The carrots and sticks of freshwater policy are probed
Issues around the health of our rivers and lakes are front of mind for many New Zealanders at this time. As pressures on water resources increase in New Zealand, so does the need for alternative policy approaches that can adequately address the demands of competing interests.
A new research paper by Motu Economic and Public Policy Research presents the array of different policy instruments available for managing freshwater quality and quantity and provides insights into how the various instruments can be used to incentivise behavior change.

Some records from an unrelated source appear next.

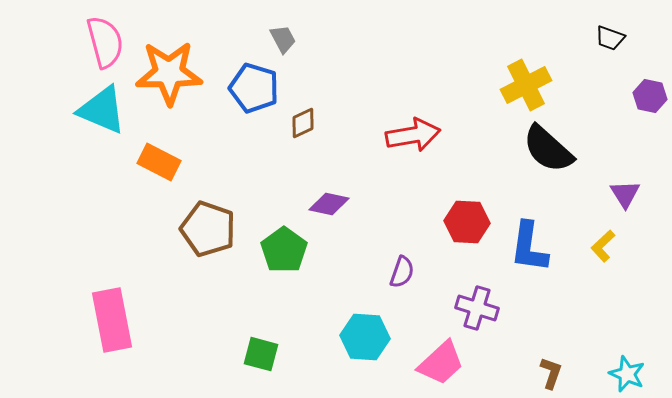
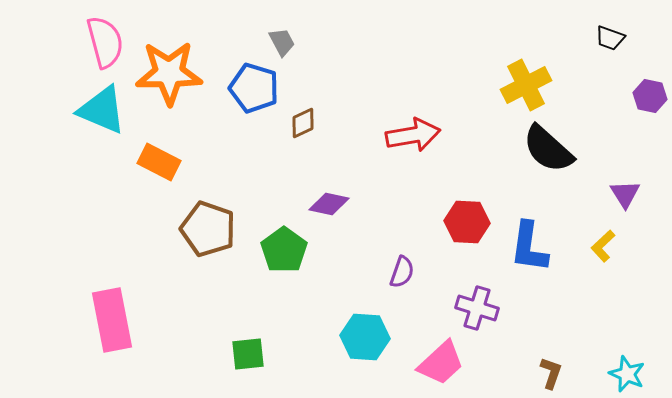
gray trapezoid: moved 1 px left, 3 px down
green square: moved 13 px left; rotated 21 degrees counterclockwise
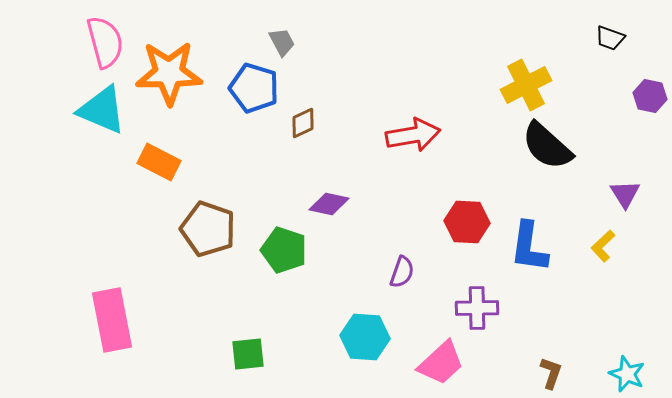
black semicircle: moved 1 px left, 3 px up
green pentagon: rotated 18 degrees counterclockwise
purple cross: rotated 18 degrees counterclockwise
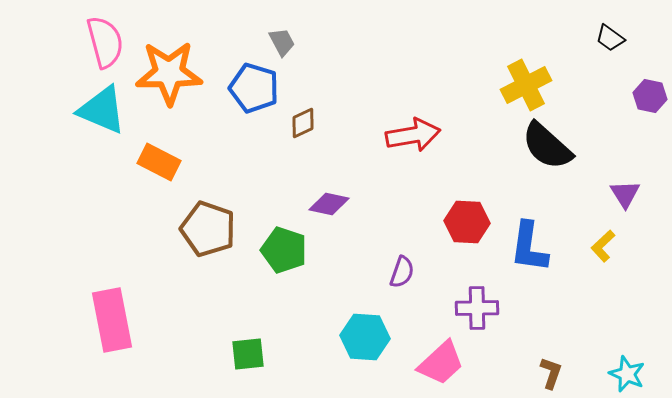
black trapezoid: rotated 16 degrees clockwise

"We already have many policy instruments in New Zealand, but they're currently underutilized," said Dr. Julia Talbot-Jones, one of the authors of the paper. "The policies differ in the extent to which they incentivise innovation and behavior change. In this research we have outlined the barriers and opportunities affecting their wider implementation at various scales across New Zealand."
Recognizing current barriers and reframing them as opportunities has the potential to place New Zealand decision-makers in a stronger position to address issues that are at the core of the country's water governance challenges and open up new pathways for more efficient and effective policy outcomes.
"There is potential for a series of innovative policy instruments to complement or replace stand-alone regulatory approaches and help achieve more resilient outcomes for freshwater," said Julia.
The paper ultimately aims to provide decision-makers with insights into how an economic way of thinking can help guide the selection and design of policy instruments and improve freshwater outcomes for all.